Y nos olvidamos de que todos tenemos talentos. Sí, todos. Capacidades que, aunque están repartidas de manera muy desigual entre nosotros, todos tenemos: unos tienen el don de la simpatía, otros son listos, otros son sensibles, otros son guapos, otros son líderes natos, otros son ricos, otros son sabios, otros tienen luz y otros son inteligentes. Por qué unos tienen cinco talentos, otros tienen tres y otros tienen uno, solo Dios lo sabe. De lo que podemos estar seguros es de que cada uno tenemos los que necesitamos para cumplir el plan que Dios nos tiene preparado. Ni uno más. Ni uno menos.
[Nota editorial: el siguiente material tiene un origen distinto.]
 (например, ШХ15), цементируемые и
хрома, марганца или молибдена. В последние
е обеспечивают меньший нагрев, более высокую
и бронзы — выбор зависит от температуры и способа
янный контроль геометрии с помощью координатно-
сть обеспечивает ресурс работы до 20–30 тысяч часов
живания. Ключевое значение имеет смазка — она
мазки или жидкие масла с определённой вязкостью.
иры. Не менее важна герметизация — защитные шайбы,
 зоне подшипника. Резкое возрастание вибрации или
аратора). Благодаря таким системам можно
Y nos olvidamos de que el Padre nos quiere a pesar de todas nuestras imperfecciones. Y se sigue preocupando y ocupando de nosotros. No por nuestros méritos sino por el inmenso amor que nos tiene.
El Padre ve nuestro potencial. Y ve esa mejor versión de nosotros mismos en la que podemos llegar a convertirnos si queremos. Eso sí, para llegar, más de uno tendremos que revisar algunos de nuestros hábitos:
Debemos evitar andar comparándonos con los demás. El plan de Dios para cada uno de nosotros es distinto. Y para ese plan nos ha «equipado» a cada uno con los dones que tenemos. ¿Que sentimos que nos rodean personas que son más capaces, más listas, más guapas o más populares? Siempre habrá quien sobresalga más que nosotros en todo. Alegrémonos por ellos de corazón. Andar comparándonos con los demás, además de no tener ningún sentido, puede generar una infelicidad absurda.
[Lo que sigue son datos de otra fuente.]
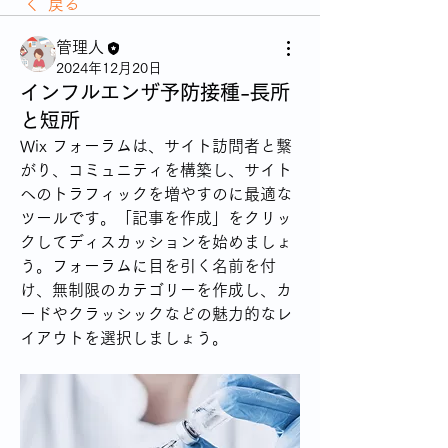
戻る
管理人
2024年12月20日
インフルエンザ予防接種-長所
と短所
Wix フォーラムは、サイト訪問者と繋
がり、コミュニティを構築し、サイト
へのトラフィックを増やすのに最適な
ツールです。「記事を作成」をクリッ
クしてディスカッションを始めましょ
う。フォーラムに目を引く名前を付
け、無制限のカテゴリーを作成し、カ
ードやクラッシックなどの魅力的なレ
イアウトを選択しましょう。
Debemos querernos con las limitaciones que cada uno tenemos. Si así nos hizo Dios, así nos quiso y así nos quiere, ¿por qué no aceptarnos nosotros?
Debemos eliminar esas barreras que tantas veces nos ponemos nosotros solitos. Olvidemos esos «no es posible», «no voy a poder» a los que algunos somos tan aficionados. Y si son quienes nos rodean quienes tratan de levantar esas barreras que minan nuestra moral, no hay que hacer demasiado caso. Todos tenemos limitaciones, claro que sí, pero son menos de las que creemos. Si ni siquiera nosotros creemos en nosotros mismos, ¿cómo van a hacerlo los demás?
Debemos sacar los miedos de nuestra vida. El miedo al fracaso, el miedo a que nos rompan el corazón, el miedo al dolor, el miedo a hacer el ridículo, el miedo al que dirán… ¡por Dios! el miedo nos hace pequeñitos y es capaz de transformar una vida riquísima en algo mediocre.
Debemos vivir intensamente el presente y mirar hacia delante. Como me dijo el otro día un amigo, «para atrás no hay que mirar ni para coger impulso». Asumir nuestros errores es necesario. Aprender de ellos, también. Pero anclarnos en lo mal que hemos hecho las cosas, o en un pasado que nos parece que fue mejor no tiene ningún sentido.
Debemos tener sueños. Y perseguirlos. Y luchar por ellos. ¿Qué es lo que nos gustaría ver cuando vayan pasando los años y un buen día miremos hacia atrás? Cada día tenemos una nueva oportunidad. Y cada día cuenta. Y tan de Dios se puede ser siendo bombero, como maestro, como ingeniero, como amo de casa o como sacerdote: todos estamos llamados a esa «santidad de la puerta de al lado«.
Debemos vivir desde la Fe. En las grandes cosas y también en las pequeñas. Como niños. Sabedores de que tenemos al Padre cuidándonos. ¿Por qué vivir el día a día como si todo dependiera tan solo de nuestro esfuerzo?
Debemos tener siempre presente que las personas que nos rodean también son únicas para Dios. Y que cada uno de nosotros somos – o podemos ser – las manos de Dios en la tierra; esas manos de las que le gusta valerSe para cuidar y atender a aquellos a quienes ha puesto a nuestro lado en el camino de la vida.